The need for public infrastructure improvements and the ability to meet them continue to vary across Tennessee. Those counties with the largest populations, population growth, and tax bases need the most infrastructure and are consistently able to build the most. Local governments reported $15.5 billion in local infrastructure needs, and Shelby and Davidson, the 1st and 2nd most populous counties in the state, need the most, nearly one third ($4.6 billion). They also completed the most and had the largest tax bases in the state. However, even though the most populous counties need and complete more infrastructure, an examination of infrastructure improvements per capita indicates that population alone does not explain the differences. Available financial resources, including sales and property tax bases and residents’ income, are strong predictors of how much infrastructure is needed and how much gets completed.
Local officials are confident in obtaining funding for only $11.6 billion of the $31 billion identified as local needs. These figures do not include needs at existing schools or those in state agencies’ capital budget requests. Most of this funding, $11.3 billion, is for improvements that are fully funded; another $362 million is for improvements that are partially funded. That leaves another $19.3 billion of improvements for which funding is not yet available.

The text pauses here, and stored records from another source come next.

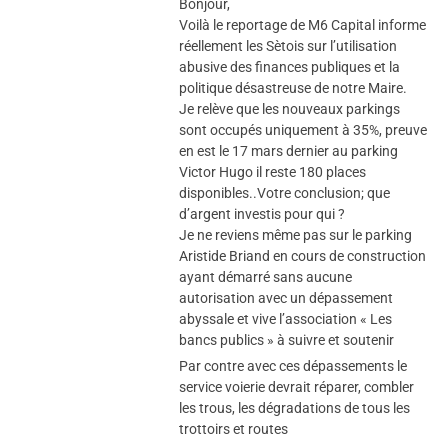
Bonjour,
Voilà le reportage de M6 Capital informe
réellement les Sètois sur l’utilisation
abusive des finances publiques et la
politique désastreuse de notre Maire.
Je relève que les nouveaux parkings
sont occupés uniquement à 35%, preuve
en est le 17 mars dernier au parking
Victor Hugo il reste 180 places
disponibles..Votre conclusion; que
d’argent investis pour qui ?
Je ne reviens même pas sur le parking
Aristide Briand en cours de construction
ayant démarré sans aucune
autorisation avec un dépassement
abyssale et vive l’association « Les
bancs publics » à suivre et soutenir
Par contre avec ces dépassements le
service voierie devrait réparer, combler
les trous, les dégradations de tous les
trottoirs et routes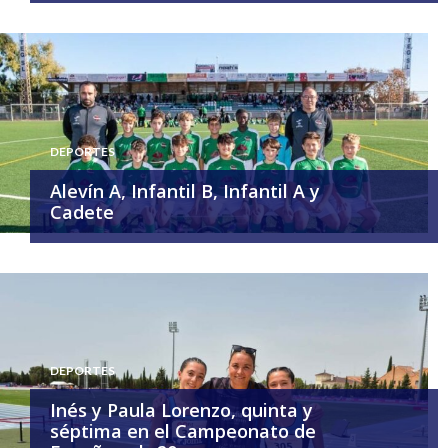
DEPORTES
Alevín A, Infantil B, Infantil A y
Cadete
DEPORTES
Inés y Paula Lorenzo, quinta y
séptima en el Campeonato de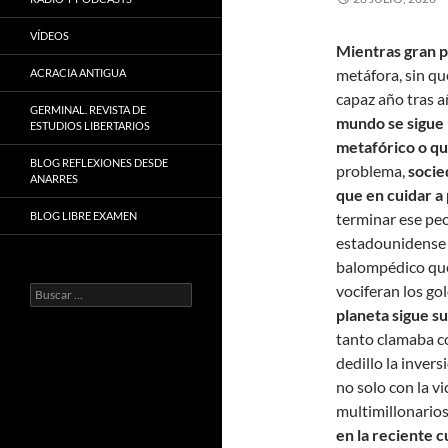
VÍDEOS
Mientras gran p
metáfora, sin qu
ACRACIA ANTIGUA
capaz año tras a
GERMINAL. REVISTA DE
mundo se sigue
ESTUDIOS LIBERTARIOS
metafórico o qu
BLOG REFLEXIONES DESDE
problema,
socie
ANARRES
que en cuidar 
BLOG LIBRE EXAMEN
terminar ese pec
estadounidense d
balompédico que 
vociferan los gol
Buscar:
planeta sigue su
tanto clamaba c
dedillo la invers
no solo con la v
multimillonario
en la reciente 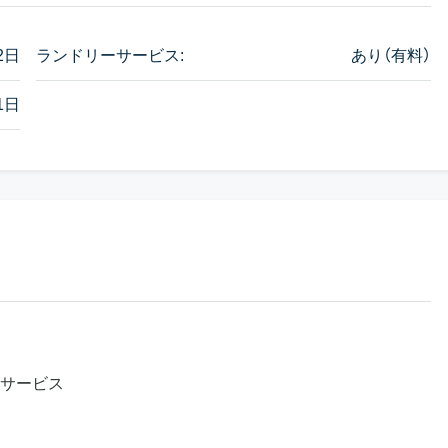
2日
ランドリーサービス:
あり（有料）
1日
サービス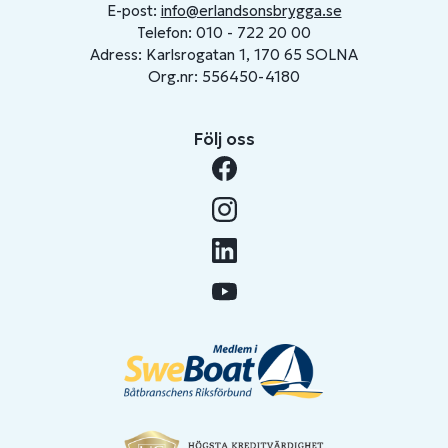
E-post:
info@erlandsonsbrygga.se
Telefon: 010 - 722 20 00
Adress: Karlsrogatan 1, 170 65 SOLNA
Org.nr: 556450-4180
Följ oss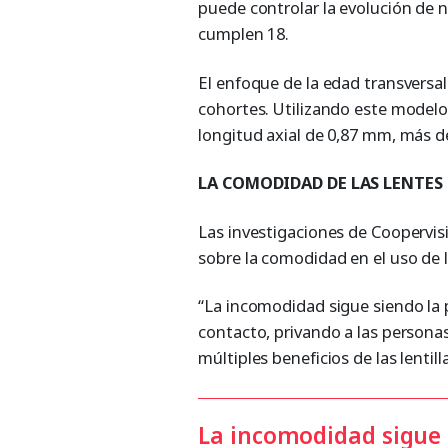
puede controlar la evolución de 
cumplen 18.
El enfoque de la edad transversa
cohortes. Utilizando este modelo,
longitud axial de 0,87 mm, más de
LA COMODIDAD DE LAS LENTES
Las investigaciones de Coopervis
sobre la comodidad en el uso de 
“La incomodidad sigue siendo la 
contacto, privando a las personas
múltiples beneficios de las lentil
La incomodidad sigue s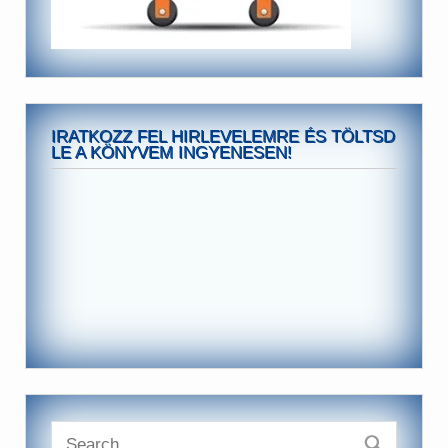
IRATKOZZ FEL HIRLEVELEMRE ÉS TÖLTSD
LE A KÖNYVEM INGYENESEN!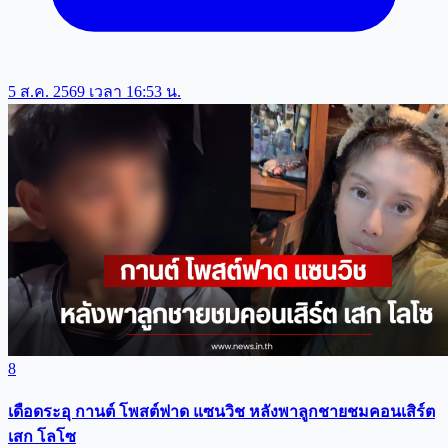
5 ส.ค. 2569 เวลา 16:53 น.
8
เดือดระอุ กานต์ โพสต์ฟาด แซนวิช หลังพาลูกชายชมคอนเสิร์ต
เสก โลโซ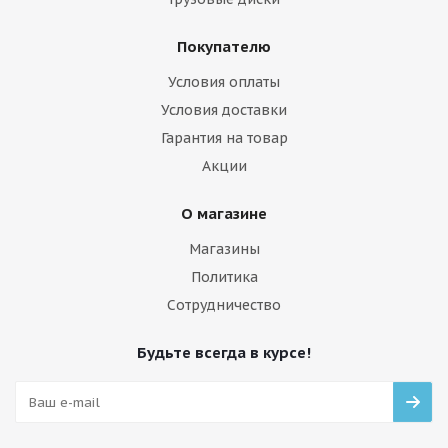
Покупателю
Условия оплаты
Условия доставки
Гарантия на товар
Акции
О магазине
Магазины
Политика
Сотрудничество
Будьте всегда в курсе!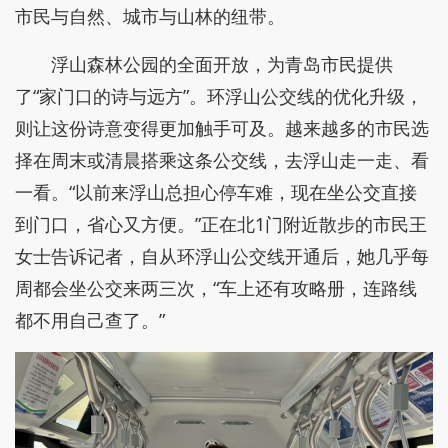
市民与自然、城市与山林的纽带。
浮山森林公园的全面开放，为青岛市民提供
了“家门口的诗与远方”。环浮山公交线的优化升级，
则让这份诗意变得更加触手可及。越来越多的市民选
择在周末或清晨搭乘这条公交线，去浮山走一走、看
一看。“以前来浮山总担心停车难，现在坐公交直接
到门口，省心又方便。”正在北1门附近散步的市民王
女士告诉记者，自从环浮山公交线开通后，她几乎每
周都会坐公交来两三次，“车上还有攻略册，连路线
都不用自己查了。”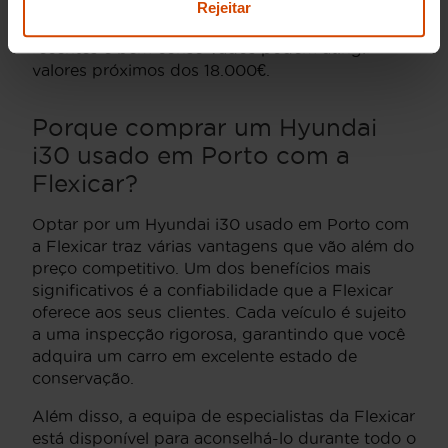
12.000€ para modelos mais antigos com maior
Rejeitar
quilometragem, enquanto modelos mais
recentes e bem conservados podem atingir
valores próximos dos 18.000€.
Porque comprar um Hyundai
i30 usado em Porto com a
Flexicar?
Optar por um Hyundai i30 usado em Porto com
a Flexicar traz várias vantagens que vão além do
preço competitivo. Um dos benefícios mais
significativos é a confiabilidade que a Flexicar
oferece aos seus clientes. Cada veículo é sujeito
a uma inspecção rigorosa, garantindo que você
adquira um carro em excelente estado de
conservação.
Além disso, a equipa de especialistas da Flexicar
está disponível para aconselhá-lo durante todo o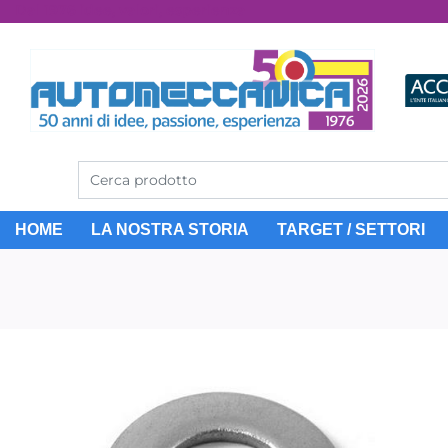
Dal 1976 idee, valori, esperienza
HOME
LA NOSTRA STORIA
TARGET / SETTORI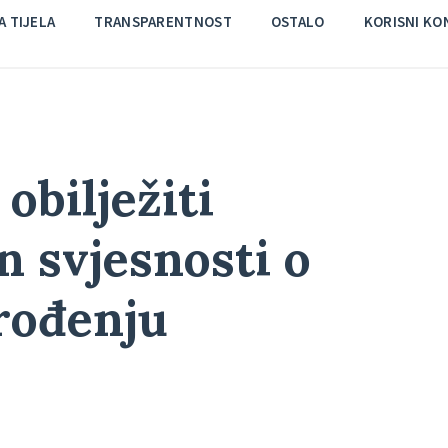
 TIJELA
TRANSPARENTNOST
OSTALO
KORISNI KO
obilježiti
 svjesnosti o
rođenju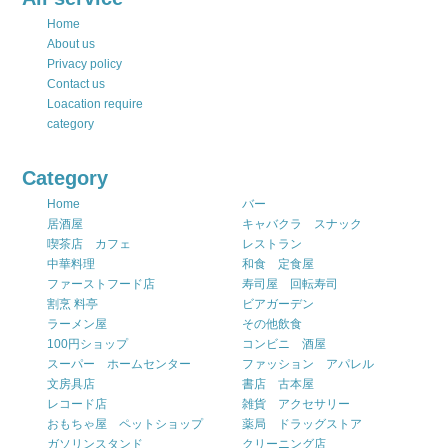
Home
About us
Privacy policy
Contact us
Loacation require
category
Category
Home
バー
居酒屋
キャバクラ スナック
喫茶店 カフェ
レストラン
中華料理
和食 定食屋
ファーストフード店
寿司屋 回転寿司
割烹 料亭
ビアガーデン
ラーメン屋
その他飲食
100円ショップ
コンビニ 酒屋
スーパー ホームセンター
ファッション アパレル
文房具店
書店 古本屋
レコード店
雑貨 アクセサリー
おもちゃ屋 ペットショップ
薬局 ドラッグストア
ガソリンスタンド
クリーニング店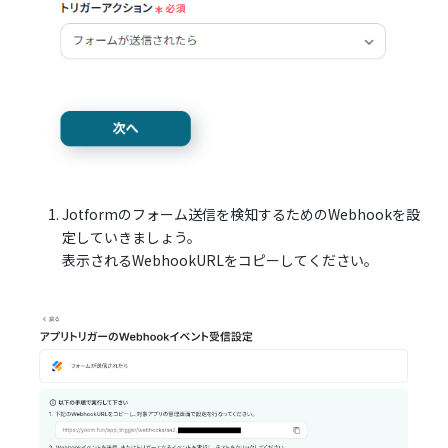
Jotformのフォーム送信を検知するためのWebhookを設
定していきましょう。
表示されるWebhookURLをコピーしてください。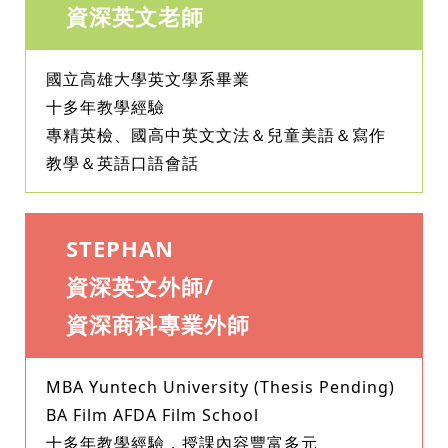
資深英文老師
國立高雄大學英文學系畢業
十多年教學經驗
專精英檢、國高中英文文法＆兒童美語＆寫作
教學＆英語口語會話
STEPHAN
資深英文外師/
資深商科專業外師
MBA Yuntech University (Thesis Pending)
BA Film AFDA Film School
十多年教學經驗，授課內容豐富多元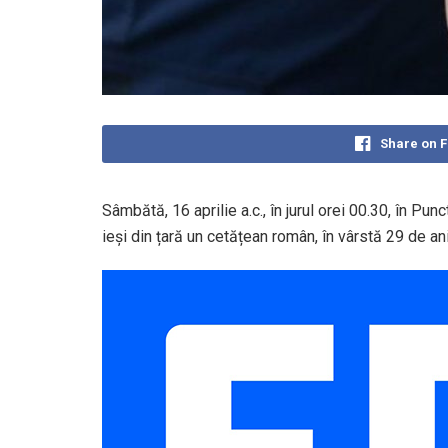
Share on 
Sâmbătă, 16 aprilie a.c., în jurul orei 00.30, în Pu
ieși din țară un cetățean român, în vârstă 29 de ani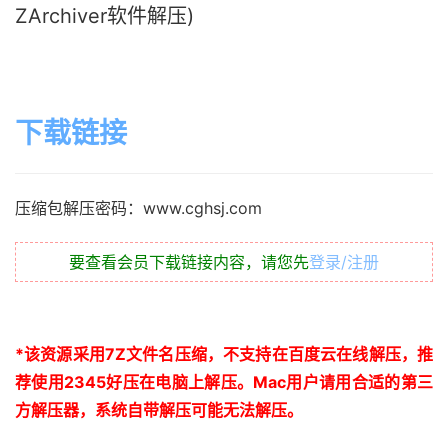
ZArchiver软件解压)
下载链接
压缩包解压密码：www.cghsj.com
要查看会员下载链接内容，请您先
登录/注册
*
该资源采用
7Z
文件名压缩，不支持在百度云在线解压，推
荐使用
2345
好压在电脑上解压。
Mac
用户请用合适的第三
方解压器，系统自带解压可能无法解压。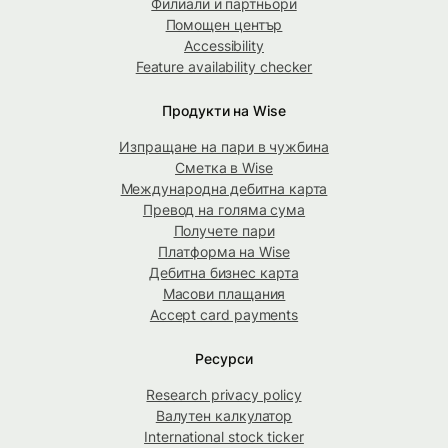
Филиали и партньори
Помощен център
Accessibility
Feature availability checker
Продукти на Wise
Изпращане на пари в чужбина
Сметка в Wise
Международна дебитна карта
Превод на голяма сума
Получете пари
Платформа на Wise
Дебитна бизнес карта
Масови плащания
Accept card payments
Ресурси
Research privacy policy
Валутен калкулатор
International stock ticker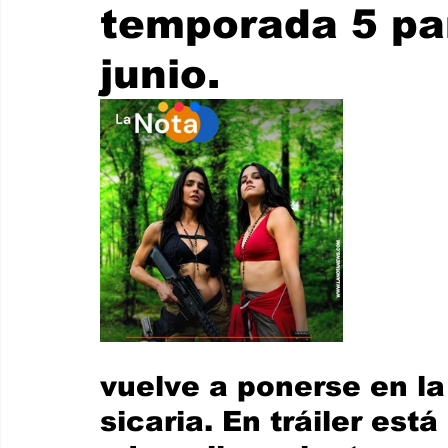
temporada 5 pa
Internacionales
Super Bowl 2026
Copa Mundial de
junio.
Cine y Plataformas Digitales
Dra. Acosta Then
vuelve a ponerse en la
sicaria. En 
tráiler está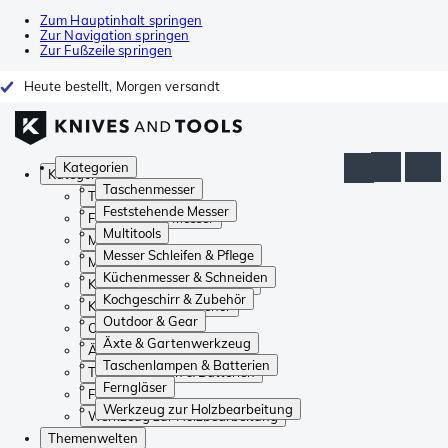
Zum Hauptinhalt springen
Zur Navigation springen
Zur Fußzeile springen
Heute bestellt, Morgen versandt
Kategorien
Kategorien
Taschenmesser
Taschenmesser
Feststehende Messer
Feststehende Messer
Multitools
Multitools
Messer Schleifen & Pflege
Messer Schleifen & Pflege
Küchenmesser & Schneiden
Küchenmesser & Schneiden
Kochgeschirr & Zubehör
Kochgeschirr & Zubehör
Outdoor & Gear
Outdoor & Gear
Äxte & Gartenwerkzeug
Äxte & Gartenwerkzeug
Taschenlampen & Batterien
Taschenlampen & Batterien
Ferngläser
Ferngläser
Werkzeug zur Holzbearbeitung
Werkzeug zur Holzbearbeitung
Themenwelten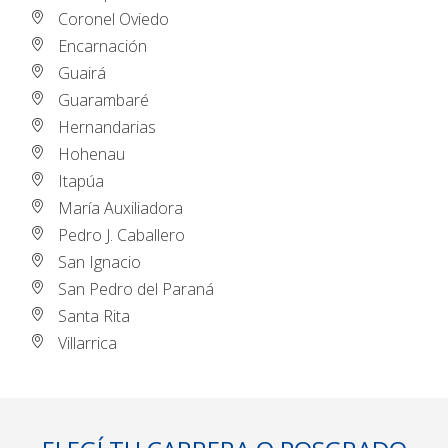
Coronel Oviedo
Encarnación
Guairá
Guarambaré
Hernandarias
Hohenau
Itapúa
María Auxiliadora
Pedro J. Caballero
San Ignacio
San Pedro del Paraná
Santa Rita
Villarrica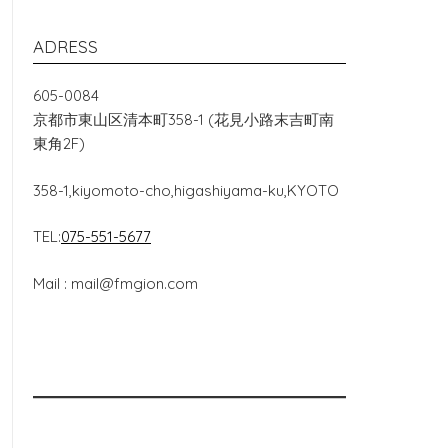
ADRESS
605-0084
京都市東山区清本町358-1 (花見小路末吉町南
東角2F)
358-1,kiyomoto-cho,higashiyama-ku,KYOTO
TEL:
075-551-5677
Mail : mail@fmgion.com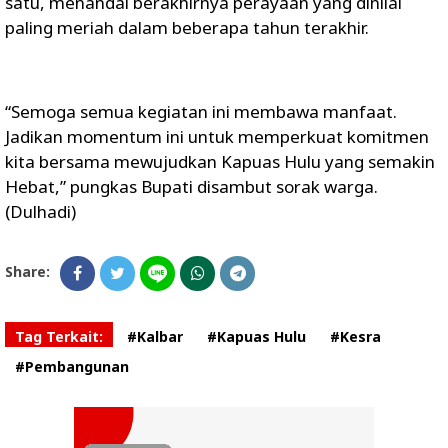
satu, menandai berakhirnya perayaan yang dinilai
paling meriah dalam beberapa tahun terakhir.
“Semoga semua kegiatan ini membawa manfaat.
Jadikan momentum ini untuk memperkuat komitmen
kita bersama mewujudkan Kapuas Hulu yang semakin
Hebat,” pungkas Bupati disambut sorak warga.
(Dulhadi)
Share:
Tag Terkait:
#Kalbar
#Kapuas Hulu
#Kesra
#Pembangunan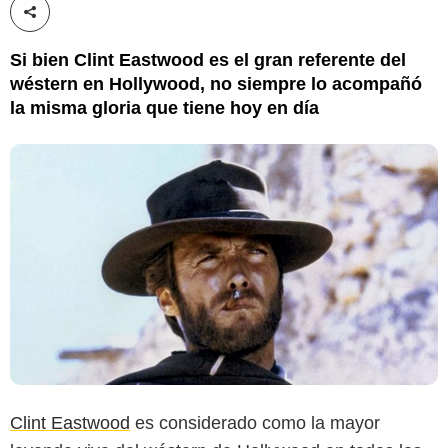
Compartir esta noticia
Si bien Clint Eastwood es el gran referente del
wéstern en Hollywood, no siempre lo acompañó
la misma gloria que tiene hoy en día
Clint Eastwood
es considerado como la mayor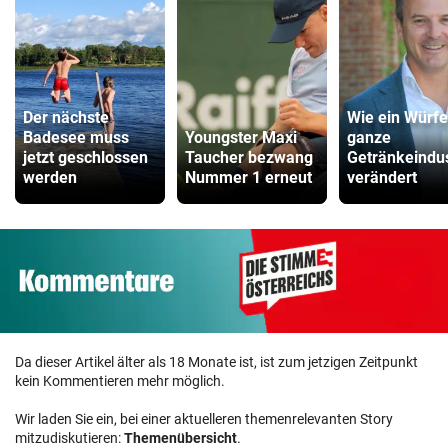
Der nächste
Wie ein Würfe
Badesee muss
Youngster Maxi
ganze
jetzt geschlossen
Taucher bezwang
Getränkeindus
werden
Nummer 1 erneut
verändert
Da dieser Artikel älter als 18 Monate ist, ist zum jetzigen Zeitpunkt
kein Kommentieren mehr möglich.
Wir laden Sie ein, bei einer aktuelleren themenrelevanten Story
mitzudiskutieren:
Themenübersicht
.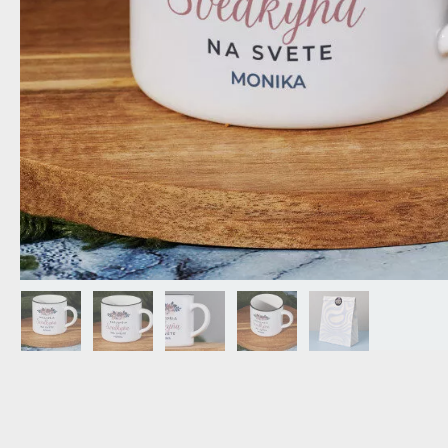
DEDA
N
DARČEK PRE SVOKROVCOV
C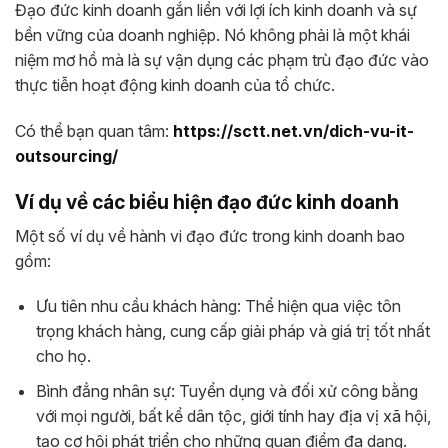
Đạo đức kinh doanh gắn liền với lợi ích kinh doanh và sự
bền vững của doanh nghiệp. Nó không phải là một khái
niệm mơ hồ mà là sự vận dụng các phạm trù đạo đức vào
thực tiễn hoạt động kinh doanh của tổ chức.
Có thể bạn quan tâm:
https://sctt.net.vn/dich-vu-it-
outsourcing/
Ví dụ về các biểu hiện đạo đức kinh doanh
Một số ví dụ về hành vi đạo đức trong kinh doanh bao
gồm:
Ưu tiên nhu cầu khách hàng: Thể hiện qua việc tôn
trọng khách hàng, cung cấp giải pháp và giá trị tốt nhất
cho họ.
Bình đẳng nhân sự: Tuyển dụng và đối xử công bằng
với mọi người, bất kể dân tộc, giới tính hay địa vị xã hội,
tạo cơ hội phát triển cho những quan điểm đa dạng.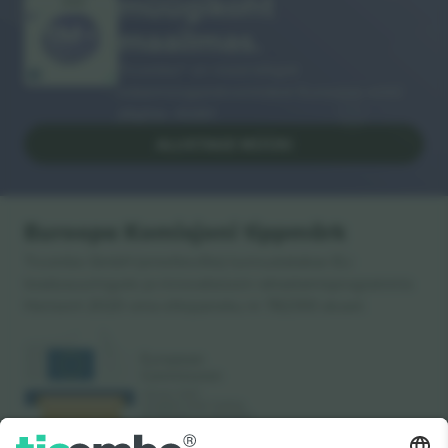
müügikoht
AITÄH!
maailmas.
Ticombo® on nüüd kõigist
edasimüügiplatvormidest Euroopas enim
jälgitav. Aitäh!
ALUSTAGE MÜÜKI
Euroopa Komisjoni tippmärk
Ticombo GmbH (emettevõte) tunnustatakse ELi
teadusuuringute ja innovatsiooni rahastamisprogrammis
Horisont 2020 oma ettepaneku nr 782393 alusel.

Earlier this month, Governor Haslam announced more than $28 million in community development grants, which will help pay for some of the infrastructure needs in seventy cities and counties across the state and help those communities attract investments and jobs. The grants ranged from $88,000 to $525,000, with local governments matching some of the total. These grants covered a wide-range of projects from waterline extensions in Bradley County to sewer system improvements in Oliver Springs. They also helped fund fire protection, housing rehabilitation, ambulance services, and drainage improvements.
The inventory is the only source of statewide information on the condition of public school buildings and what it would take to get them all in good or better condition. According to local school officials, 93% of local public schools are now in good or excellent condition. However, they estimate the cost to put the remaining 7% in good or better condition at $487 million.
TACIR’s mission is to serve as a forum for the discussion and resolution of intergovernmental problems; provide high quality research support to state and local government officials in order to improve the overall quality of government in Tennessee; and to improve the effectiveness of the intergovernmental system to better serve the citizens of Tennessee.